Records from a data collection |
Segment Open

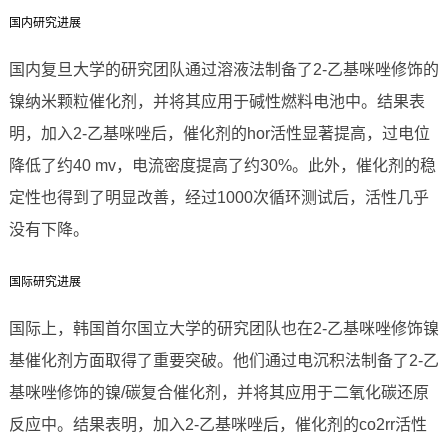
国内研究进展
国内复旦大学的研究团队通过溶液法制备了2-乙基咪唑修饰的
镍纳米颗粒催化剂，并将其应用于碱性燃料电池中。结果表
明，加入2-乙基咪唑后，催化剂的hor活性显著提高，过电位
降低了约40 mv，电流密度提高了约30%。此外，催化剂的稳
定性也得到了明显改善，经过1000次循环测试后，活性几乎
没有下降。
国际研究进展
国际上，韩国首尔国立大学的研究团队也在2-乙基咪唑修饰镍
基催化剂方面取得了重要突破。他们通过电沉积法制备了2-乙
基咪唑修饰的镍/碳复合催化剂，并将其应用于二氧化碳还原
反应中。结果表明，加入2-乙基咪唑后，催化剂的co2rr活性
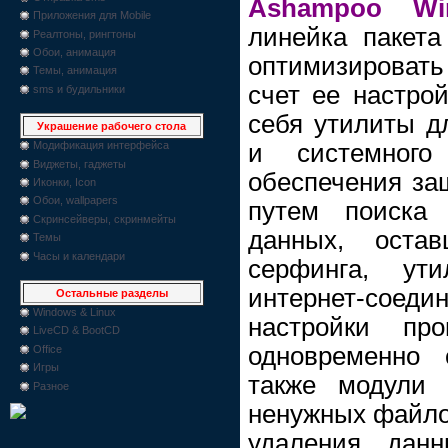
Ashampoo Win
Приложения для Mobile
линейка пакета
Реалтоны, рингтоны
Обои, анимация
оптимизировать
Темы, анимация
счет ее настрой
sms и будильники
себя утилиты дл
Украшение рабочего стола
и системного
Модификация интерфейса
Виджеты, гаджеты
обеспечения з
Иконки, Icon
Обои, wallpapers
путем поиска
Скринсейверы, скринмейты
данных, остав
Темы
Часы и календари
cepфингa, ут
интернет-со
Остальные разделы
Windows & Linux
настройки про
LiveCD & BootCD
одновременно 
Office
Игры
также модули 
Разное
ненужных фaйлoв
удаления дан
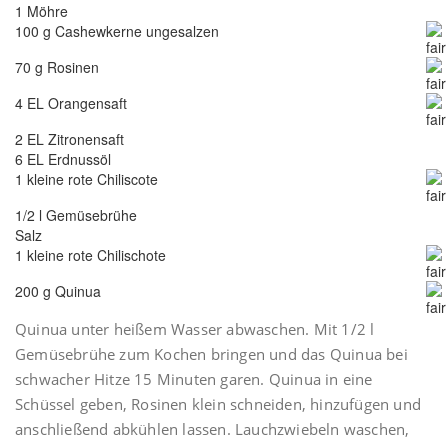
1 Möhre
100 g Cashewkerne ungesalzen
70 g Rosinen
4 EL Orangensaft
2 EL Zitronensaft
6 EL Erdnussöl
1 kleine rote Chiliscote
1/2 l Gemüsebrühe
Salz
1 kleine rote Chilischote
200 g Quinua
Quinua unter heißem Wasser abwaschen. Mit 1/2 l
Gemüsebrühe zum Kochen bringen und das Quinua bei
schwacher Hitze 15 Minuten garen. Quinua in eine
Schüssel geben, Rosinen klein schneiden, hinzufügen und
anschließend abkühlen lassen. Lauchzwiebeln waschen,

Segment Closed

Description of the task | Skip the pictures and retype exactly the lines from the one that contains "Обои, wallpapers" to the last line of the records.

Worked solution |
Обои, wallpapers
путем поиска
Скринсейверы, скринмейты
данных, остав
Темы
Часы и календари
cepфингa, ут
интернет-со
Остальные разделы
Windows & Linux
настройки про
LiveCD & BootCD
одновременно 
Office
Игры
также модули 
Разное
ненужных фaйлoв
удаления дан
1 Möhre
100 g Cashewkerne ungesalzen
70 g Rosinen
4 EL Orangensaft
2 EL Zitronensaft
6 EL Erdnussöl
1 kleine rote Chiliscote
1/2 l Gemüsebrühe
Salz
1 kleine rote Chilischote
200 g Quinua
Quinua unter heißem Wasser abwaschen. Mit 1/2 l
Gemüsebrühe zum Kochen bringen und das Quinua bei
schwacher Hitze 15 Minuten garen. Quinua in eine
Schüssel geben, Rosinen klein schneiden, hinzufügen und
anschließend abkühlen lassen. Lauchzwiebeln waschen,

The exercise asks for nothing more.